Para a deputada, a medida representa uma ruptura com os princípios constitucionais e um novo marco no que chamou de “escalada autoritária” no Brasil. “Hoje é um dia muito triste. Um dia marcado por mais um ato que fere profundamente a democracia brasileira”, afirmou Coronel Fernanda.
Em seu discurso, a parlamentar relembrou a prisão dos manifestantes de 8 de janeiro de 2023, os quais definiu como “patriotas que estavam lutando por um país melhor”. Ela destacou que muitas mulheres foram soltas sob condições severas, como o uso de tornozeleiras eletrônicas e exigência de retorno imediato às suas residências, mesmo sem recursos financeiros para isso.
“A triste cena do 8 de janeiro se repete para mim. Ontem foi determinada a prisão do presidente Bolsonaro, que está em prisão domiciliar, proibido de acesso a tudo, inclusive à própria família, que precisa de autorização para visitá-lo. Isso não acontece nem com criminosos que cometeram delitos gravíssimos e causaram enorme prejuízo ao povo brasileiro”.

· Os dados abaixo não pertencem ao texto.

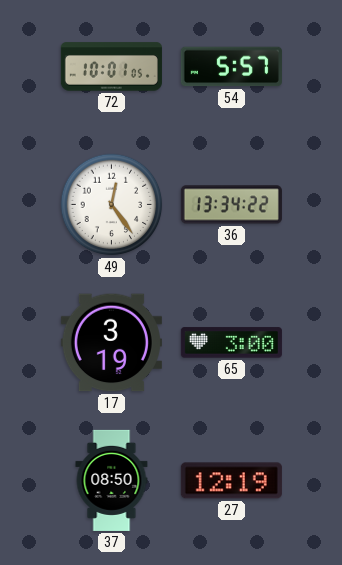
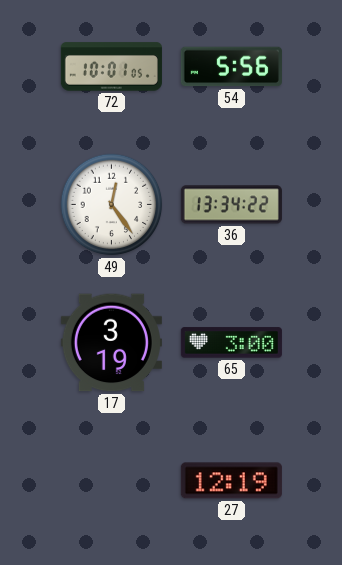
54: 5:57 -> 5:56
37: 08:50 -> none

Durante o ato, os parlamentares anunciaram que estão articulando providências políticas e jurídicas para enfrentar o que classificaram como abusos cometidos por setores do Judiciário. “Tenho certeza de que hoje começa uma ação muito forte para que o Brasil volte ao eixo, volte à paz. Nós precisamos disso”, completou Coronel Fernanda.
O evento reuniu diversos nomes da oposição e reforçou o posicionamento do Partido Liberal diante dos últimos desdobramentos envolvendo o ex-presidente. Ao final da coletiva, a deputada fez um desabafo emocionado: “Sempre viemos trabalhar com firmeza e compromisso, mas hoje acordamos com o país todo cinza”.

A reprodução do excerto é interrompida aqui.